BIE Yongpan, GUAN Qingfeng*(), YAO Yao   

  1. School of Geography and Information Engineering, China University of Geosciences (Wuhan), Wuhan 430078, China
  • Received:2019-08-27 Revised:2019-11-29 Online:2020-06-25 Published:2020-08-25
  • Contact: GUAN Qingfeng E-mail:guanqf@cug.edu.cn
  • Supported by:
    National Natural Science Foundation of China(41671408);Youth Fund Project of National Natural Science Foundation of China(41801306);Youth joint fund project of National Natural Science Foundation of China(U1711267);Natural Science Fund of Hubei Province(2017CFA041)

Abstract:

Augmented Reality (AR) for geographic data is an important development direction of geographic information visualization. In recent years, some geographic studies have begun to use head-wear AR devices to visualize geographic data, making geographic spatial information more fully expressed. However, due to the limited computing power of head-wear AR devices, most of existing geographic information AR studies focus on the visualization of geographic information, yet do not provide complex spatial analysis and computation functions. This paper presents a framework for spatial analysis on AR devices by edge-cloud integration. In order to achieve efficient and end-to-end collaborative computation, the AR device is responsible for spatial data visualization, human-computer interaction, and data preprocessing; while the cloud server is responsible for complex spatial analysis tasks and persistent storage of spatial data. The binary storage method of edge-cloud and the coordinate conversion module between the 3D visualization model and the 3D geographic model provide efficient links between AR end and cloud end. Specifically, the framework divides three-dimensional geospatial data into three-dimensional AR visualization model data and three-dimensional geographic model data with attribute information, which are stored in AR and the server, respectively. The coordinates of the three-dimensional AR visualization model and geospatial coordinates are mapped using Bursa-wolf seven-parameter coordinate transformation method. Finally, HTTP protocol is used to transmit data to achieve high efficiency and end-to-end collaborative computing.
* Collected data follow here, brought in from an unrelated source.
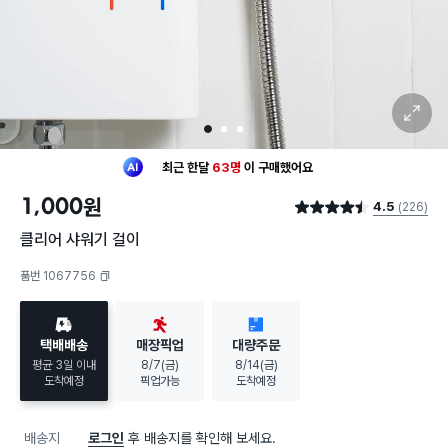
확대 보기
1
2
3
최근 한달
63명
이
구매했어요
30대 여성
이 가장 많이
구매했어요
1,000
원
4.5
(226)
최근 한달
63명
이
구매했어요
별점 4.5점
30대 여성
이 가장 많이
구매했어요
클리어 샤워기 걸이
품번 1067756
복사하기
택배배송
매장픽업
대량주문
평균 3일 이내
8/7(금)
8/14(금)
도착예정
픽업가능
도착예정
배송지
로그인
후 배송지를 확인해 보세요.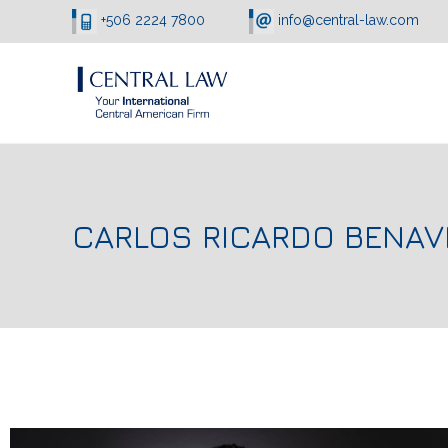
+506 2224 7800
info@central-law.com
CARLOS RICARDO BENAV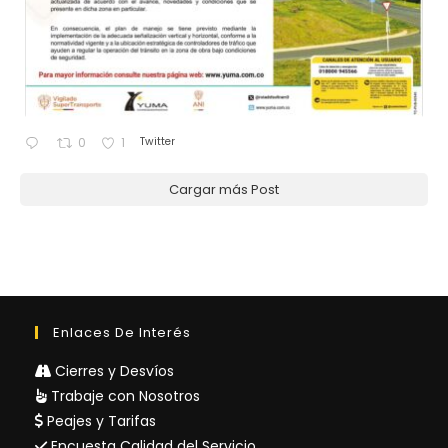
Twitter
0
1
Cargar más Post
Enlaces De Interés
Cierres y Desvíos
Trabaje con Nosotros
Peajes y Tarifas
Encuesta Calidad del Servicio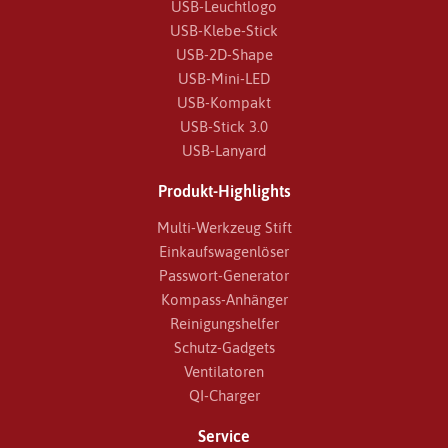
USB-Leuchtlogo
USB-Klebe-Stick
USB-2D-Shape
USB-Mini-LED
USB-Kompakt
USB-Stick 3.0
USB-Lanyard
Produkt-Highlights
Multi-Werkzeug Stift
Einkaufswagenlöser
Passwort-Generator
Kompass-Anhänger
Reinigungshelfer
Schutz-Gadgets
Ventilatoren
QI-Charger
Service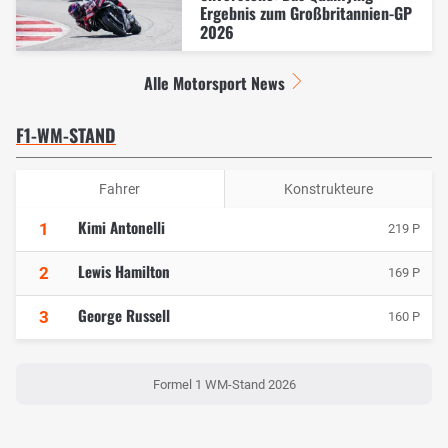
Ergebnis zum Großbritannien-GP
2026
Alle Motorsport News
F1-WM-STAND
Fahrer
Konstrukteure
Kimi Antonelli
1
219 P
Lewis Hamilton
2
169 P
George Russell
3
160 P
Formel 1 WM-Stand 2026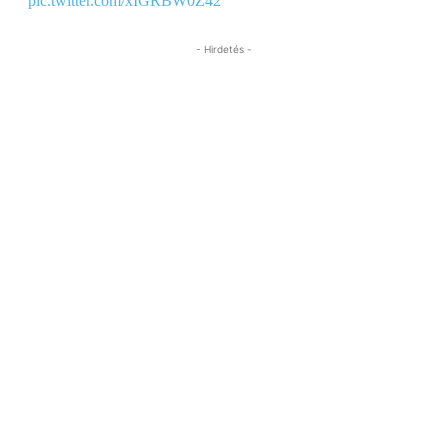
pic.twitter.com/xIGRBW0Z42
- Hirdetés -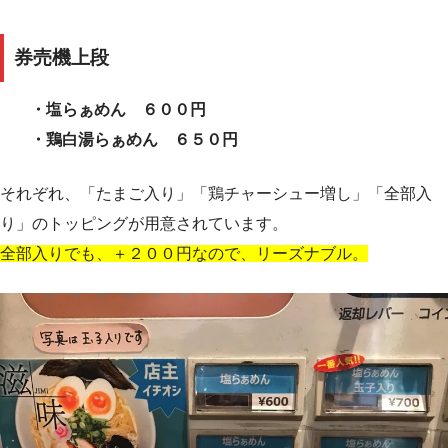
券売機上段
・塩らぁめん ６００円
・鶏白湯らぁめん ６５０円
それぞれ、「たまご入り」「鶏チャーシュー増し」「全部入
り」のトッピングが用意されています。
全部入りでも、＋２００円なので、リーズナブル。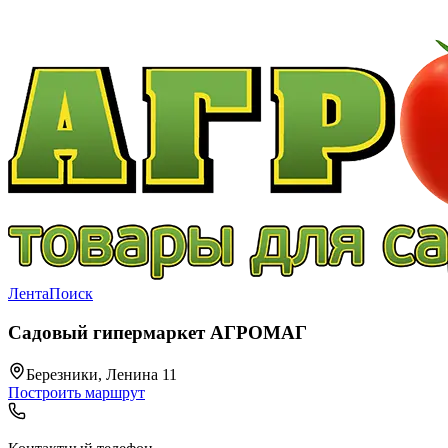
Лента
Поиск
Садовый гипермаркет АГРОМАГ
Березники, Ленина 11
Построить маршрут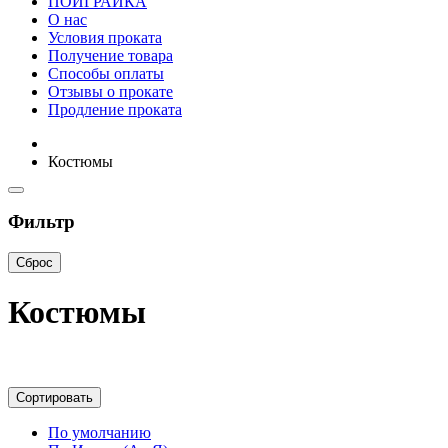
ПОИГРАЙКА
О нас
Условия проката
Получение товара
Способы оплаты
Отзывы о прокате
Продление проката
Костюмы
Фильтр
Сброс
Костюмы
Сортировать
По умолчанию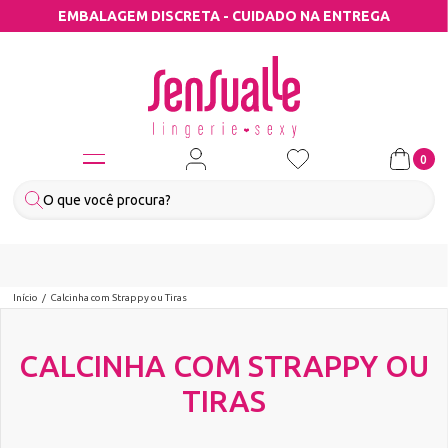
EMBALAGEM DISCRETA - CUIDADO NA ENTREGA
0
Início
Calcinha com Strappy ou Tiras
CALCINHA COM STRAPPY OU
TIRAS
Based on this framework, this paper used Hololens, a head-mounted AR device, and based on three-dimensional building data in Wuhan and a sky visibility factor algorithm, to realize complex spatial computation in the meantime of AR visualization. The findings suggest that our framework can provide smooth and stable 3D visualization (FPS was about 35) while guaranteeing the efficiency and accuracy of the complex sky-view factor computation. In conclusion, the edge-cloud integration technology can enable AR devices to perform complex spatial analysis and computation.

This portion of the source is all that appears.